*** Opening of Data shown ***

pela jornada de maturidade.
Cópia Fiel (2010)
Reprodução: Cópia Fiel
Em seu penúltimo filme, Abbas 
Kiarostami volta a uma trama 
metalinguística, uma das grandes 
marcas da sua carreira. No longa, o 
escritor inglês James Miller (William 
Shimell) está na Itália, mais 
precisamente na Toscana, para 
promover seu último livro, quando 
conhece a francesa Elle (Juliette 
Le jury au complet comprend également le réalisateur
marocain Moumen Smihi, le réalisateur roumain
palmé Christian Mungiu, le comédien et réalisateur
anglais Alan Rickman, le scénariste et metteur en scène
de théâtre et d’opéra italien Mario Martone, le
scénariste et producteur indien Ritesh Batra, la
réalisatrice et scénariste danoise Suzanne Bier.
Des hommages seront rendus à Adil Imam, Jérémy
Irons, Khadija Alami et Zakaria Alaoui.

*** Close of Data shown ***

▶ **Task description**
Make an exact copy of every record listed above.

▶ **Task output**
pela jornada de maturidade.
Cópia Fiel (2010)
Reprodução: Cópia Fiel
Em seu penúltimo filme, Abbas 
Kiarostami volta a uma trama 
metalinguística, uma das grandes 
marcas da sua carreira. No longa, o 
escritor inglês James Miller (William 
Shimell) está na Itália, mais 
precisamente na Toscana, para 
promover seu último livro, quando 
conhece a francesa Elle (Juliette 
Le jury au complet comprend également le réalisateur
marocain Moumen Smihi, le réalisateur roumain
palmé Christian Mungiu, le comédien et réalisateur
anglais Alan Rickman, le scénariste et metteur en scène
de théâtre et d’opéra italien Mario Martone, le
scénariste et producteur indien Ritesh Batra, la
réalisatrice et scénariste danoise Suzanne Bier.
Des hommages seront rendus à Adil Imam, Jérémy
Irons, Khadija Alami et Zakaria Alaoui.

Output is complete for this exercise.